*** MATERIAL PROVIDED Section Begins ***

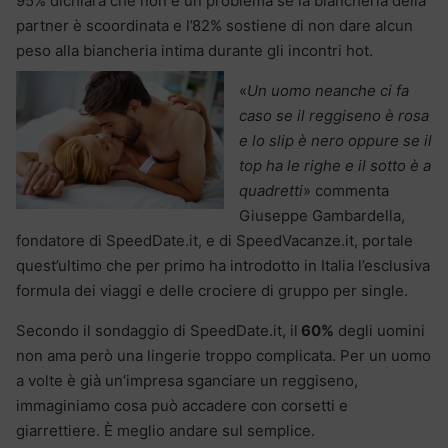
95% dichiara che non è un problema se la biancheria della
partner è scoordinata e l’82% sostiene di non dare alcun
peso alla biancheria intima durante gli incontri hot.
«
Un uomo neanche ci fa
caso se il reggiseno è rosa
e lo slip è nero oppure se il
top ha le righe e il sotto è a
quadretti
» commenta
Giuseppe Gambardella,
fondatore di SpeedDate.it, e di SpeedVacanze.it, portale
quest’ultimo che per primo ha introdotto in Italia l’esclusiva
formula dei viaggi e delle crociere di gruppo per single.
Secondo il sondaggio di SpeedDate.it, il
60%
degli uomini
non ama però una lingerie troppo complicata. Per un uomo
a volte è già un’impresa sganciare un reggiseno,
immaginiamo cosa può accadere con corsetti e
giarrettiere. È meglio andare sul semplice.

*** MATERIAL PROVIDED Section Ends ***

◆ TO DO
A word-for-word restatement of the lines running from the one with "quest’ultimo che per" to the last line of the records is the whole answer.

◆ OUTPUT FOR THIS TASK
quest’ultimo che per primo ha introdotto in Italia l’esclusiva
formula dei viaggi e delle crociere di gruppo per single.
Secondo il sondaggio di SpeedDate.it, il
60%
degli uomini
non ama però una lingerie troppo complicata. Per un uomo
a volte è già un’impresa sganciare un reggiseno,
immaginiamo cosa può accadere con corsetti e
giarrettiere. È meglio andare sul semplice.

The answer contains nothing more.